Insofar as the lawyer is concerned there are certain aspects of the advice to the client which are of fundamental importance. Initially, it is important to advise a client that certain safeguards are recommended. For example financial disclosure, the need for each party to have independent legal advice, there to be no evidence of undue pressure and whether or not the provision contained within the agreement meets the needs of both parties. It is important that the agreement should contain provision for any children either born or yet to be born. It is also important that clients are aware of the limitations of marital agreements. They are not automatically enforceable in England and Wales as the law stands. They are increasingly being upheld by the Court and there has been a considerable amount of case law involving these types of agreements.
The landmark case is the case of Radmacher v Granatino which was decided in 2010 by the Supreme Court. As a result of this case, it was clearly established that contrary to the previous cases whereby pre nuptial agreements were considered to be against public policy they were now to be given effect so long as they were entered into by both parties freely and with full appreciation of their consequences.

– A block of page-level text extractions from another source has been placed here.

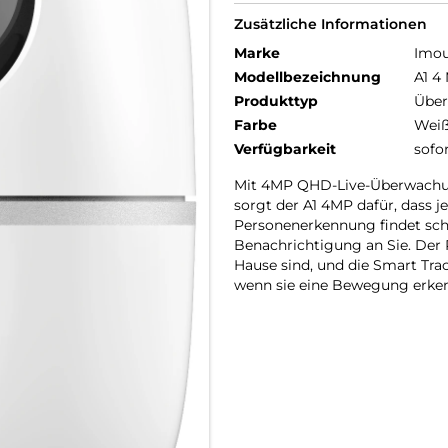
Zusätzliche Informationen
Marke
Imo
Modellbezeichnung
A1 4
Produkttyp
Übe
Farbe
Wei
Verfügbarkeit
sofo
Mit 4MP QHD-Live-Überwachun
sorgt der A1 4MP dafür, dass j
Personenerkennung findet schn
Benachrichtigung an Sie. Der 
Hause sind, und die Smart Tra
wenn sie eine Bewegung erken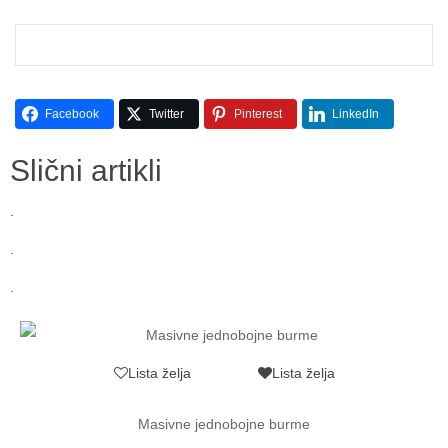
Facebook
Twitter
Pinterest
LinkedIn
Slični artikli
.
.
.
Lista želja
Lista želja
Masivne jednobojne burme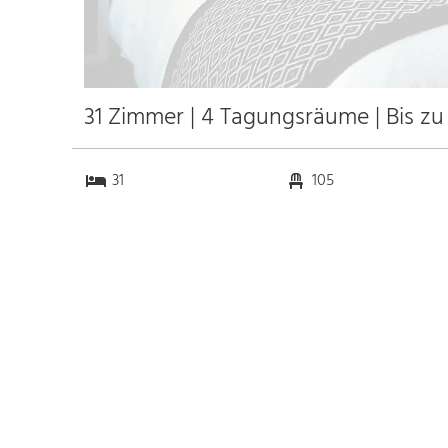
31 Zimmer | 4 Tagungsräume | Bis zu
31
105
4
0
Anfahrt
Anbindung
Autobahn
k.a. km
Bahnhof Bhf. Singen
9.0 km
Messe
k.a. km
Flughafen Zürich
40.0 km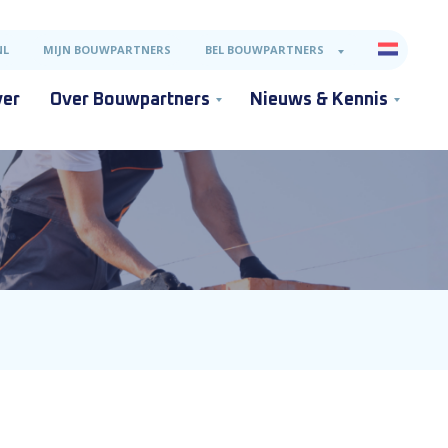
NL
MIJN BOUWPARTNERS
BEL BOUWPARTNERS
ver
Over Bouwpartners
Nieuws & Kennis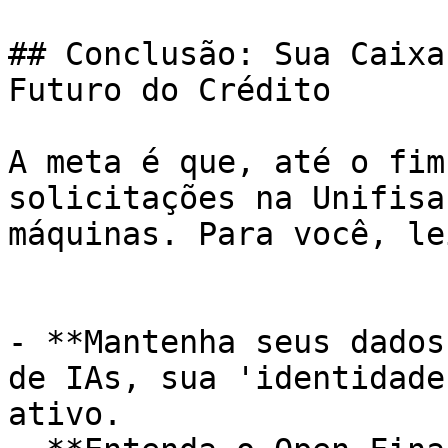
## Conclusão: Sua Caixa
Futuro do Crédito

A meta é que, até o fim
solicitações na Unifisa
máquinas. Para você, le
- **Mantenha seus dados
de IAs, sua 'identidade
ativo.
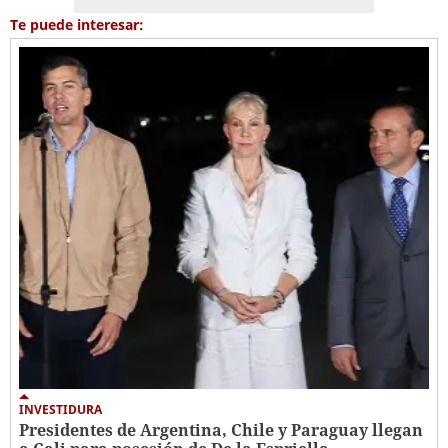
Te puede interesar:
INVESTIDURA
Presidentes de Argentina, Chile y Paraguay llegan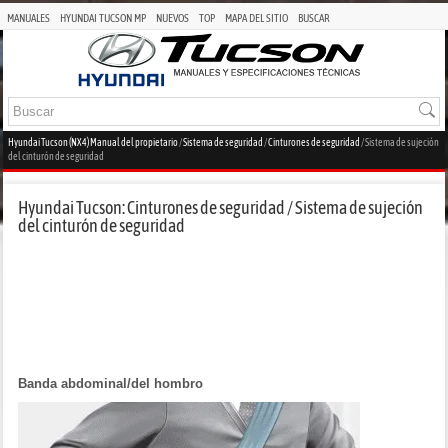
MANUALES
HYUNDAI TUCSON MP
NUEVOS
TOP
MAPA DEL SITIO
BUSCAR
Hyundai Tucson (NX4) Manual del propietario
/
Sistema de seguridad
/
Cinturones de seguridad
/ Sistema de sujeción
del cinturón de seguridad
Hyundai Tucson: Cinturones de seguridad / Sistema de sujeción
del cinturón de seguridad
Banda abdominal/del hombro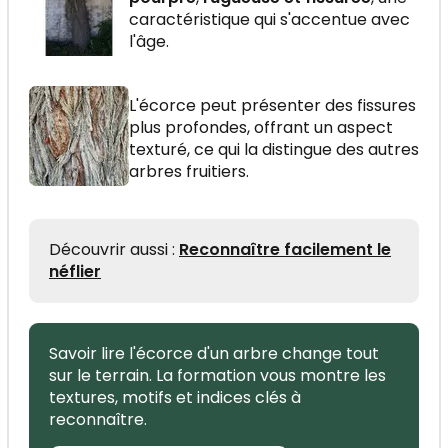
caractéristique qui s'accentue avec
l'âge.
L'écorce peut présenter des fissures
plus profondes, offrant un aspect
texturé, ce qui la distingue des autres
arbres fruitiers.
Découvrir aussi :
Reconnaître facilement le
néflier
Savoir lire l'écorce d'un arbre change tout
sur le terrain. La formation vous montre les
textures, motifs et indices clés à
reconnaître.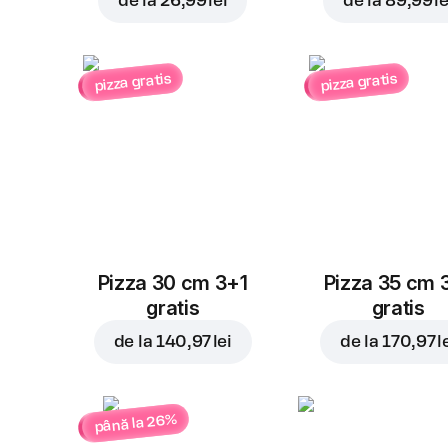
de la
26,99 lei
de la
89,99 le
pizza gratis
pizza gratis
Pizza 30 cm 3+1
Pizza 35 cm 
gratis
gratis
de la
140,97 lei
de la
170,97 l
până la 26%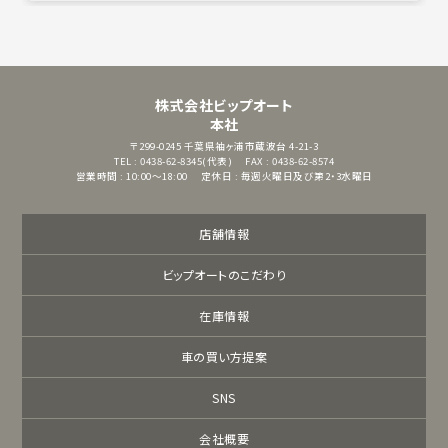
株式会社ビップオート
本社
〒299-0245
千葉県袖ヶ浦市蔵波台 4-21-3
TEL : 0438-62-8345(代表)
FAX : 0438-62-8574
営業時間 : 10:00～18:00
定休日 : 毎週火曜日及び第2・3水曜日
店舗情報
ビップオートのこだわり
在庫情報
車の買い方提案
SNS
会社概要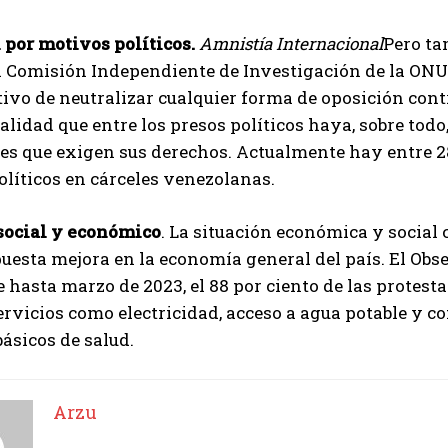
 por motivos políticos.
Amnistía Internacional
Pero ta
a Comisión Independiente de Investigación de la ONU, 
tivo de neutralizar cualquier forma de oposición cont
alidad que entre los presos políticos haya, sobre tod
es que exigen sus derechos. Actualmente hay entre 2
líticos en cárceles venezolanas.
social y económico
. La situación económica y social 
uesta mejora en la economía general del país. El Obs
e hasta marzo de 2023, el 88 por ciento de las protest
ervicios como electricidad, acceso a agua potable y 
básicos de salud.
Arzu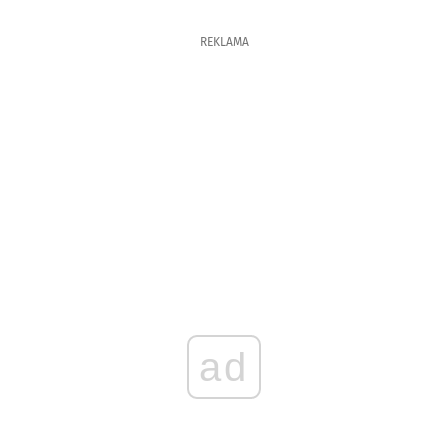
REKLAMA
ad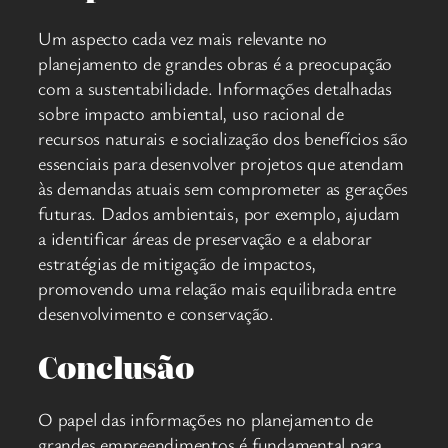
Um aspecto cada vez mais relevante no
planejamento de grandes obras é a preocupação
com a sustentabilidade. Informações detalhadas
sobre impacto ambiental, uso racional de
recursos naturais e socialização dos benefícios são
essenciais para desenvolver projetos que atendam
às demandas atuais sem comprometer as gerações
futuras. Dados ambientais, por exemplo, ajudam
a identificar áreas de preservação e a elaborar
estratégias de mitigação de impactos,
promovendo uma relação mais equilibrada entre
desenvolvimento e conservação.
Conclusão
O papel das informações no planejamento de
grandes empreendimentos é fundamental para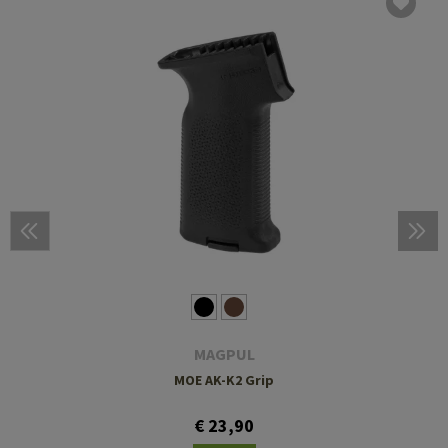
MAGPUL
MOE AK-K2 Grip
€ 23,90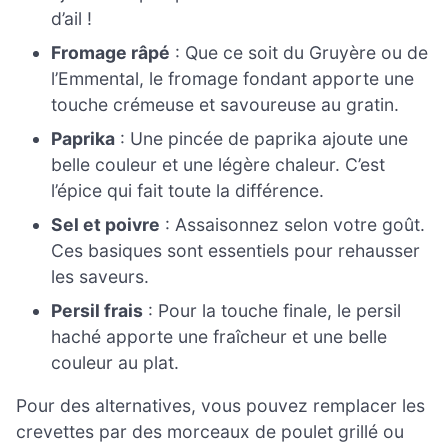
d’ail !
Fromage râpé
: Que ce soit du Gruyère ou de
l’Emmental, le fromage fondant apporte une
touche crémeuse et savoureuse au gratin.
Paprika
: Une pincée de paprika ajoute une
belle couleur et une légère chaleur. C’est
l’épice qui fait toute la différence.
Sel et poivre
: Assaisonnez selon votre goût.
Ces basiques sont essentiels pour rehausser
les saveurs.
Persil frais
: Pour la touche finale, le persil
haché apporte une fraîcheur et une belle
couleur au plat.
Pour des alternatives, vous pouvez remplacer les
crevettes par des morceaux de poulet grillé ou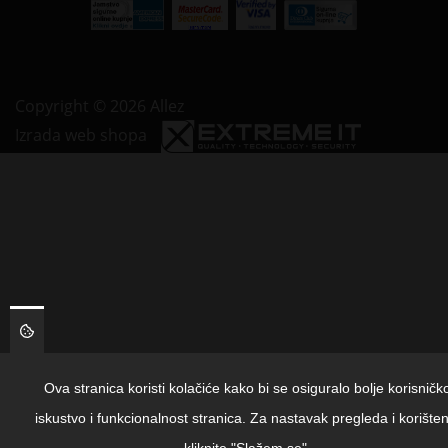
Copyright © 2026 Allez
Izrada web shopa
Ova stranica koristi kolačiće kako bi se osiguralo bolje korisničk
iskustvo i funkcionalnost stranica. Za nastavak pregleda i korišten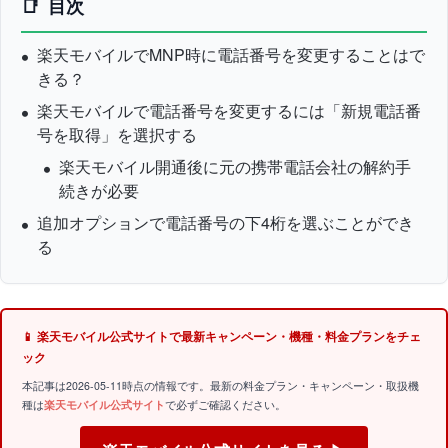
目次
楽天モバイルでMNP時に電話番号を変更することはで
きる？
楽天モバイルで電話番号を変更するには「新規電話番
号を取得」を選択する
楽天モバイル開通後に元の携帯電話会社の解約手
続きが必要
追加オプションで電話番号の下4桁を選ぶことができ
る
📱 楽天モバイル公式サイトで最新キャンペーン・機種・料金プランをチェ
ック
本記事は2026-05-11時点の情報です。最新の料金プラン・キャンペーン・取扱機
種は
楽天モバイル公式サイト
で必ずご確認ください。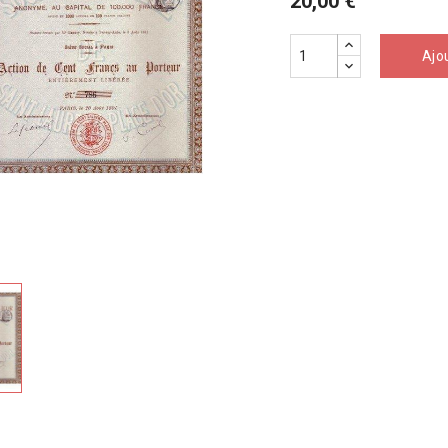
20,00 €
Ajo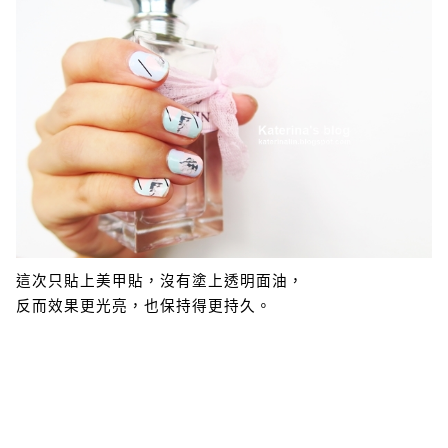
這次只貼上美甲貼，沒有塗上透明面油，
反而效果更光亮，也保持得更持久。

As recently as 2016 there have been two further important cases involving pre nup agreements. In the case of H v H in 2016 where the parties had entered into a pre nuptial agreement and then married and then separated 12 weeks after marriage, the Court found that the pre nuptial agreement had not been entered into at the last minute by parties who had no real idea of what it meant and in this case the pre nuptial agreement was upheld and there was to be no further additional financial provision for the wife in this case. However, in the case of DB v PB in the same year whilst the Court acknowledged that the parties had consensually entered into the pre nup agreements and that there was no fraud, misrepresentation or undue pressure which would set the agreement aside. The Court acknowledged that there was still unfairness and the Court should take the approach of alleviating the unfairness and where assets were available to meet the wife’s needs, in this case, the Court went ahead and made the appropriate orders.
It is important to remember that, in cases, where the marital agreement is challenged the Court will consider whether the parties are to be bound by their agreement or whether it is right and proper for the Courts to review the agreement and make further financial provision to address any unfairness which exists.